WHAT YOU WILL DO:
Without including any picture, transcribe the entries below word for word.

%%

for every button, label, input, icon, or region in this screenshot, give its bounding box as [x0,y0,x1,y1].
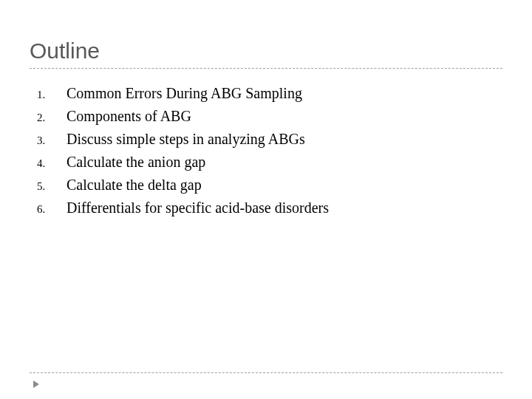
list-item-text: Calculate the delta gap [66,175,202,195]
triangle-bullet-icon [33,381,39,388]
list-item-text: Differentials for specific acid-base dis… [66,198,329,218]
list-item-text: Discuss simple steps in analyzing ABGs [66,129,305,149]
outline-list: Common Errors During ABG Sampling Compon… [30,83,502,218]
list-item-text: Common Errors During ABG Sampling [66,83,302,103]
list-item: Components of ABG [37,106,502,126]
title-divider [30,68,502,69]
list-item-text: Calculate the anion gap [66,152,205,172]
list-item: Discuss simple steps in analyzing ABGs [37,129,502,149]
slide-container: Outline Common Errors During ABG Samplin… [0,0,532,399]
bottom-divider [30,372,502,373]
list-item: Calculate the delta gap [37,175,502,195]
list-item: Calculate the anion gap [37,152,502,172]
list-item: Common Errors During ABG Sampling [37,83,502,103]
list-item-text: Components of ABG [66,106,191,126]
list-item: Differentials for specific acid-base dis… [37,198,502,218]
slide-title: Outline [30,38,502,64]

%%

WRITTEN ANSWER:
for every button, label, input, icon, or region in this screenshot, give its bounding box as [x0,y0,x1,y1].
list-item-text: Calculate the delta gap [66,175,202,195]
triangle-bullet-icon [33,381,39,388]
list-item-text: Differentials for specific acid-base dis… [66,198,329,218]
list-item-text: Discuss simple steps in analyzing ABGs [66,129,305,149]
outline-list: Common Errors During ABG Sampling Compon… [30,83,502,218]
list-item-text: Common Errors During ABG Sampling [66,83,302,103]
list-item: Components of ABG [37,106,502,126]
title-divider [30,68,502,69]
list-item-text: Calculate the anion gap [66,152,205,172]
list-item: Discuss simple steps in analyzing ABGs [37,129,502,149]
slide-container: Outline Common Errors During ABG Samplin… [0,0,532,399]
bottom-divider [30,372,502,373]
list-item: Calculate the delta gap [37,175,502,195]
list-item: Calculate the anion gap [37,152,502,172]
list-item: Common Errors During ABG Sampling [37,83,502,103]
list-item-text: Components of ABG [66,106,191,126]
list-item: Differentials for specific acid-base dis… [37,198,502,218]
slide-title: Outline [30,38,502,64]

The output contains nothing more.